As long as the policy isn’t overly strict and uniform is affordable, I’ve never seen a convincing argument against uniforms.
In my experience, it’s children from families facing immense challenges that don’t wear uniform because they’ve bigger issues to deal with, eg, money, disability, access to washing machine etc. As headteacher, I’ve had kids not start school till September because of no uniform.
Takes up too much [senior management] time trying to “enforce” rules – I’ve seen queues of learners outside [the depute headteacher’s] office on a Monday morning, some for wearing white-soled black shoes (instead of black-soled ones). In many cases I was just pleased the young person was in school.
It’s a distraction [that] reinforces messages of privilege and elitism when blazers, badges, braid and Latin mottos are involved. Why emulate these values in a comprehensive system?

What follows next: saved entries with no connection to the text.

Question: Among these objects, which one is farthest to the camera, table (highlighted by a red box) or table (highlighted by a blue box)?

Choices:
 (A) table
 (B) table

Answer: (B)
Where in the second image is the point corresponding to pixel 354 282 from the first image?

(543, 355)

I would be against if it wasn’t for the fact it prevents a designer-label competition in schools, where those who can’t afford these labels would be stigmatised.

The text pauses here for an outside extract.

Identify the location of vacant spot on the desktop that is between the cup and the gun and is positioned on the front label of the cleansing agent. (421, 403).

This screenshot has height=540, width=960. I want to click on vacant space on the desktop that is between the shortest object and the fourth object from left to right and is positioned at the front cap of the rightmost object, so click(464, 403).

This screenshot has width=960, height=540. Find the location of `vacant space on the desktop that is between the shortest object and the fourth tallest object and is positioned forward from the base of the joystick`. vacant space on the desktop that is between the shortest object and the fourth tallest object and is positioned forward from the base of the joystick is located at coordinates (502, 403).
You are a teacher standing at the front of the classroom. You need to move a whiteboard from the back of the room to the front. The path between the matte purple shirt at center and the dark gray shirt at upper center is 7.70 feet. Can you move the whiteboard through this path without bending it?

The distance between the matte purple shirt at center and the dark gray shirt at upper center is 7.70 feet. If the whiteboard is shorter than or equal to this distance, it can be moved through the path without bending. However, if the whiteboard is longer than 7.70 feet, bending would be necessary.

Cost should be minimal. No fussy rules about suppliers, and adequate grants provided.
Uniforms/dress codes don’t mask differences in socioeconomic background (jewellery, shoes, bags); pupils already know who’s wealthy and who isn’t…[uniform creates] incongruence with efforts to personalise and individualise [and] echoes of military-style focus on discipline and control.

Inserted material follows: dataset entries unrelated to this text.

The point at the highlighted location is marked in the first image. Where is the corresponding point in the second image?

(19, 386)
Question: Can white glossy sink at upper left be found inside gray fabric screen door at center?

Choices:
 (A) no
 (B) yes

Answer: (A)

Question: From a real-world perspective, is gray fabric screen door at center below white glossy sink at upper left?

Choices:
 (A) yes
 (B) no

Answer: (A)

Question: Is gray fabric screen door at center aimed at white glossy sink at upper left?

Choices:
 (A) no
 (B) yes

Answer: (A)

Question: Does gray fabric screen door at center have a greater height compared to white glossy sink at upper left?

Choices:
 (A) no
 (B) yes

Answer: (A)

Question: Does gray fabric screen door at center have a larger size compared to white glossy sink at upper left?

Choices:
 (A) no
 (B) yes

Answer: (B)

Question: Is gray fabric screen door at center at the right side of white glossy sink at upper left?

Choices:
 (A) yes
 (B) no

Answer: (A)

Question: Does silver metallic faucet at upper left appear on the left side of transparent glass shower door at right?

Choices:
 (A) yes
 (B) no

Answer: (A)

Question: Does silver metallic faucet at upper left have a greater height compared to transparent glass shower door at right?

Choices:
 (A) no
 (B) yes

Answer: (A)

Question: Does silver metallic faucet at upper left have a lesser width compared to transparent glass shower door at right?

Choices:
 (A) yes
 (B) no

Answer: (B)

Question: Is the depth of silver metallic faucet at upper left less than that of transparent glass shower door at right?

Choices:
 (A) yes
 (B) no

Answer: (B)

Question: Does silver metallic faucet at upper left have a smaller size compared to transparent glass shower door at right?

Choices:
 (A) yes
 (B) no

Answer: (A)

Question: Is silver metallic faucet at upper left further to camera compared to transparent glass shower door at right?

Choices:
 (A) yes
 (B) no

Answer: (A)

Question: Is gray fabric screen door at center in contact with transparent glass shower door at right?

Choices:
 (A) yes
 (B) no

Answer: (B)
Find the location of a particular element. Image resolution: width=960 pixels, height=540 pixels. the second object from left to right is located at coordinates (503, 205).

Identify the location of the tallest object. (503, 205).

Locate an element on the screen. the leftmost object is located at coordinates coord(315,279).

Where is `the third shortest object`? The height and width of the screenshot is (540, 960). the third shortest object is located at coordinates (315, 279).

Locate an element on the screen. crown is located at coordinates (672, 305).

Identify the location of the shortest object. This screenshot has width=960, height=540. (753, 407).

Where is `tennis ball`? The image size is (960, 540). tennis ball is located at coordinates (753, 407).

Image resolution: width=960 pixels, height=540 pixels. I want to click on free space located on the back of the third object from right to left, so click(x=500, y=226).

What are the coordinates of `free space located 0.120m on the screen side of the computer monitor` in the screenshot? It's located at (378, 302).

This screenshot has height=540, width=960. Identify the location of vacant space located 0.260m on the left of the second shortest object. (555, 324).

Promoting sense of identity may matter when trying to change a school culture, but [there are] other ways to do that. The avoidance of designer-labelism remains the only plausible pro, and again, [there are] ways around that.
It sets standards and reduces opportunities for pupils to be targeted by peers if they are not wearing big-name items of clothing, such as Nike/Adidas. School shirts, trousers and shoes can be bought cheaply from supermarkets and now with school logo included.
There’s uniform (blazers with piping) and uniform (shirt, tie, dark jumper/sweatshirt). So a simple vote is not that simple.
When you think of some of the negative issues happening in schools and then schools highlight that a child’s shoes are not completely black, do school managers realise how ridiculous they sound to many parents?